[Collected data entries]
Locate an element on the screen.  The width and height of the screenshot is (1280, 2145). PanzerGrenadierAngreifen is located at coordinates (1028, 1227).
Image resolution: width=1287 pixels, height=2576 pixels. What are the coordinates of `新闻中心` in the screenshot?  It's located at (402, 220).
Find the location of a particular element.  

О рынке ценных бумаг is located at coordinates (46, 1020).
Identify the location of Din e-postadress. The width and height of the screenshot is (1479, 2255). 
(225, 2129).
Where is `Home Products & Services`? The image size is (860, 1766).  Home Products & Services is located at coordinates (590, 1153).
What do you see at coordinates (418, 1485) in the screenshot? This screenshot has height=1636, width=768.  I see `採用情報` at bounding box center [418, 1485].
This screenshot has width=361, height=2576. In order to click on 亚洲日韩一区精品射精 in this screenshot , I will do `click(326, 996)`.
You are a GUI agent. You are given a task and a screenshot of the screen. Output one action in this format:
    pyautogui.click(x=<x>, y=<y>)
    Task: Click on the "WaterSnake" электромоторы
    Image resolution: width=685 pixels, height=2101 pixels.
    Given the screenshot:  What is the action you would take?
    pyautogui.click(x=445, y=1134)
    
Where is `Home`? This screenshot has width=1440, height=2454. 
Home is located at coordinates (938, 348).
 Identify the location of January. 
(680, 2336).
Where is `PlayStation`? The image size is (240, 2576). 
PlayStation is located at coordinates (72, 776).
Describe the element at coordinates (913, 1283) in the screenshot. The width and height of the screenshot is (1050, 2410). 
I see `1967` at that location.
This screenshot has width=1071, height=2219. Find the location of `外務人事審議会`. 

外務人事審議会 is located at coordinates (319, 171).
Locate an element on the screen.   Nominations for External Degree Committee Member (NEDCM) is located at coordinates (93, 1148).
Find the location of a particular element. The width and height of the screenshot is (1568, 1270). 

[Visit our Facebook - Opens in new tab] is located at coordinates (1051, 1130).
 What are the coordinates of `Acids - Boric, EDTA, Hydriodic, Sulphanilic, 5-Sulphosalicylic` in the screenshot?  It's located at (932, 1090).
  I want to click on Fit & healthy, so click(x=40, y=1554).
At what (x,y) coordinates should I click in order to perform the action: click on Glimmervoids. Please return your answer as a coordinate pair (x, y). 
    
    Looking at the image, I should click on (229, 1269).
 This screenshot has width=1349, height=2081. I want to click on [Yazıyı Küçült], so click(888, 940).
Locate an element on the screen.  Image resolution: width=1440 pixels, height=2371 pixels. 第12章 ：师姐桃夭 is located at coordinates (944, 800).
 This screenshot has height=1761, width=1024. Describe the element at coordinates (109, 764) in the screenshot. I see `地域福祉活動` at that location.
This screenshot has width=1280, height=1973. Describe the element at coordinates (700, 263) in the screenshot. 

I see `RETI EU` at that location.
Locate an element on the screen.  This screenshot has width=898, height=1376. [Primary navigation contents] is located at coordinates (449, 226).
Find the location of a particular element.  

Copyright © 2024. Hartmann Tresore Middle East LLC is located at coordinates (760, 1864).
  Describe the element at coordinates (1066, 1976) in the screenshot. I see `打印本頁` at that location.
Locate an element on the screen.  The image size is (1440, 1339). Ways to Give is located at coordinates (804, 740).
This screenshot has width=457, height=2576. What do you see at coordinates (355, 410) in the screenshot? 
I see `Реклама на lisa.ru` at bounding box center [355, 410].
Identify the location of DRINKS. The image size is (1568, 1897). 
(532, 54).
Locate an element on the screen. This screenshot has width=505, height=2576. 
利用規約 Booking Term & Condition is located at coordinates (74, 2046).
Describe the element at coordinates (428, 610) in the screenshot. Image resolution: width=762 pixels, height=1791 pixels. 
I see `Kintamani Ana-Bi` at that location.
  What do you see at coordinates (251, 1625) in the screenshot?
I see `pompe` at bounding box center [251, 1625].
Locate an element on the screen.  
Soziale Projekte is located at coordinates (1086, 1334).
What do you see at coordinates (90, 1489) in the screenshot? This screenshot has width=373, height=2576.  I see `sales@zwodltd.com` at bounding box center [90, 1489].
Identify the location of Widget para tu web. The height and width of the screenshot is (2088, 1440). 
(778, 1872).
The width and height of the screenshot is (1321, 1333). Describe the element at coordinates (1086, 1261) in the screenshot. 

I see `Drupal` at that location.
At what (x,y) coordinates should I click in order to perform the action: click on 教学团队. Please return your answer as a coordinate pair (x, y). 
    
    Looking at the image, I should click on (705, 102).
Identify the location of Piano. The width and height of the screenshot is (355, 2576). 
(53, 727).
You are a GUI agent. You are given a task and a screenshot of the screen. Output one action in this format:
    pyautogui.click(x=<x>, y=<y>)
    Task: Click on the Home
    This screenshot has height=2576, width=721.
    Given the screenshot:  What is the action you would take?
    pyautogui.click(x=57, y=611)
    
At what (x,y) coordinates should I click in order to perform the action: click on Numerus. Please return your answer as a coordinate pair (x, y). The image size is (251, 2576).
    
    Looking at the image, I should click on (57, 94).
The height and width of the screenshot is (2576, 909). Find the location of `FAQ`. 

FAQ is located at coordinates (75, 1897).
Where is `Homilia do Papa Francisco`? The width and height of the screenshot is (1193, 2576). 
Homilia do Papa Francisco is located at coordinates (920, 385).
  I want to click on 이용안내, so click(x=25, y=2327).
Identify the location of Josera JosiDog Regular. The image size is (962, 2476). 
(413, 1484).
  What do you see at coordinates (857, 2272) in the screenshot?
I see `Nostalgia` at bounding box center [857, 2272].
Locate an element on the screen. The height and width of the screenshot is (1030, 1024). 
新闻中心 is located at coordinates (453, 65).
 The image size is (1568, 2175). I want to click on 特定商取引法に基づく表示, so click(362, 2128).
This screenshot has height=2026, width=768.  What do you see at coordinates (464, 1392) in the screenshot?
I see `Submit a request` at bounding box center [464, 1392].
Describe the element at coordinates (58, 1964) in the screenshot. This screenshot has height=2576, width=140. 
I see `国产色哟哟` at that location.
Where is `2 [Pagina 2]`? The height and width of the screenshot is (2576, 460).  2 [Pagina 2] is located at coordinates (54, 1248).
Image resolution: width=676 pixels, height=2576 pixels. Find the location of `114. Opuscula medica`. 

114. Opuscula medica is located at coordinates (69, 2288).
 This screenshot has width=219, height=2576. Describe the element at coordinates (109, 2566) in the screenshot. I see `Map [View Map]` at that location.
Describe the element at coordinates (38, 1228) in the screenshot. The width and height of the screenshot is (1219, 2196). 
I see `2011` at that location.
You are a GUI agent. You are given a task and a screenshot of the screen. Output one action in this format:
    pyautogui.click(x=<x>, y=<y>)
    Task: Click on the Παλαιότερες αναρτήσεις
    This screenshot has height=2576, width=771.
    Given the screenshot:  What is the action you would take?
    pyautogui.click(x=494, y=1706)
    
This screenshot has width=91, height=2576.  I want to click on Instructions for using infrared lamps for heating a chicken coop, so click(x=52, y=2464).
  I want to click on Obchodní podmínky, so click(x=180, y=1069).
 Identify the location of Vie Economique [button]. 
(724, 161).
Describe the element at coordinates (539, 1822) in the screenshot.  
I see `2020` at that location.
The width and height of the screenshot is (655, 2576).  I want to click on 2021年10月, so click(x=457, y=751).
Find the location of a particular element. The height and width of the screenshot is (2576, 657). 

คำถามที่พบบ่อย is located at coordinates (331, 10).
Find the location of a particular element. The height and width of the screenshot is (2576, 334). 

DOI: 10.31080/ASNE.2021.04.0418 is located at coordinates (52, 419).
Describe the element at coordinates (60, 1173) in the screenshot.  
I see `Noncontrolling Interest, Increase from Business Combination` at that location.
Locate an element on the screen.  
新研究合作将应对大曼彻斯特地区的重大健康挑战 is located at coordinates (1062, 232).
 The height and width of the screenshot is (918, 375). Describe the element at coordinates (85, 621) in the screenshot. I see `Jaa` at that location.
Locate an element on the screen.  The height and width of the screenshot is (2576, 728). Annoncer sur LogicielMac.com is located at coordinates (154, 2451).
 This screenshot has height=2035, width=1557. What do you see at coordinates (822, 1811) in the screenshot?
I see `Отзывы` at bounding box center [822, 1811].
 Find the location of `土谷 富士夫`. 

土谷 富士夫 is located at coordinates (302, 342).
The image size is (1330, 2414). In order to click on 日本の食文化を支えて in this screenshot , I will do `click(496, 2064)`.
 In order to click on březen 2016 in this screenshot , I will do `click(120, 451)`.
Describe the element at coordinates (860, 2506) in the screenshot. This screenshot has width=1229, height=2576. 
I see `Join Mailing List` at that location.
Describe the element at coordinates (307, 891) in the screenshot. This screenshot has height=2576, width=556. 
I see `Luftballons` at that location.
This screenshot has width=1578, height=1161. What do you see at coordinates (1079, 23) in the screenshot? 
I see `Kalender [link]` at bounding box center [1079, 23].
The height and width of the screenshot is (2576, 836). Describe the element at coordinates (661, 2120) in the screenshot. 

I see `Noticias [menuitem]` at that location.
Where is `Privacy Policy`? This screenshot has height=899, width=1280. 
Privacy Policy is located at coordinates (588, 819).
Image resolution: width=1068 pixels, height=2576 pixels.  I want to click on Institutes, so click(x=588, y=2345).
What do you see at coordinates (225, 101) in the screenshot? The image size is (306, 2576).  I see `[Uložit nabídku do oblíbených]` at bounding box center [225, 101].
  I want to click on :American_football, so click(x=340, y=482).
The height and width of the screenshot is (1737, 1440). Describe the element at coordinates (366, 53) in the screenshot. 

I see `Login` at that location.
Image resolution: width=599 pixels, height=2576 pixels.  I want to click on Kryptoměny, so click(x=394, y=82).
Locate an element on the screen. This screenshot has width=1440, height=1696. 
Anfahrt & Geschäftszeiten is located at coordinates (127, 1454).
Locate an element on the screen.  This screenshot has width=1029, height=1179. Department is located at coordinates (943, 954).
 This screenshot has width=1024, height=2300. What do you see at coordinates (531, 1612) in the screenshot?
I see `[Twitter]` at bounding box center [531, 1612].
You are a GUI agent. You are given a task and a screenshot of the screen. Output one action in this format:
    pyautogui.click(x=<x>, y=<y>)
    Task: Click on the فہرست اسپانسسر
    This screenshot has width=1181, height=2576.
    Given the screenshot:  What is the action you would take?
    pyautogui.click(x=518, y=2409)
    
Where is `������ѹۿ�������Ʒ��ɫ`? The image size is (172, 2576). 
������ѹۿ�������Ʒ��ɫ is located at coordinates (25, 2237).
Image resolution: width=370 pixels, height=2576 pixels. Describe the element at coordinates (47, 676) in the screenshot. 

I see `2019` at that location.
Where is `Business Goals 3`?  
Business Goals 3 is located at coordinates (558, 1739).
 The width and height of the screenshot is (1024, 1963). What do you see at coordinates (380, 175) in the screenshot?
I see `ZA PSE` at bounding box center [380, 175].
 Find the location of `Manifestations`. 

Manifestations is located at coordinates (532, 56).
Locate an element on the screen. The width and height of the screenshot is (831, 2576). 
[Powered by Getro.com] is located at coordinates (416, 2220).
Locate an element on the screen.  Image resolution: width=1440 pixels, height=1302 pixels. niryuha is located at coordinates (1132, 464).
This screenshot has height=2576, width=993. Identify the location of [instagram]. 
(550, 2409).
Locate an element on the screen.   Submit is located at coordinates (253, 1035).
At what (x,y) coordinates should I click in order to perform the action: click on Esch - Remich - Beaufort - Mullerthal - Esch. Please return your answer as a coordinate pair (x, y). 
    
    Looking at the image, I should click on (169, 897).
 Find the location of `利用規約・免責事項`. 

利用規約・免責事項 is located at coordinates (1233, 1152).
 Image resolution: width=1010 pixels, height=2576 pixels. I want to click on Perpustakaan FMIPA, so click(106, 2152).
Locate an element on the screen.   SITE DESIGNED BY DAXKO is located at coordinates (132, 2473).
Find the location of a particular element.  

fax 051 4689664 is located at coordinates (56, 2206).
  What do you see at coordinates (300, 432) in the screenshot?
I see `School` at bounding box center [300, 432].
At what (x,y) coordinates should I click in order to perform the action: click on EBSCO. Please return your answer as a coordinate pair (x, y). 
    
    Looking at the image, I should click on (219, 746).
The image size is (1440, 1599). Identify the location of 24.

**WHAT NEEDS TO BE DONE**
Please count how many lines of the records include "will", giving the number and nothing else.

**RESULT OF THE EXERCISE**
3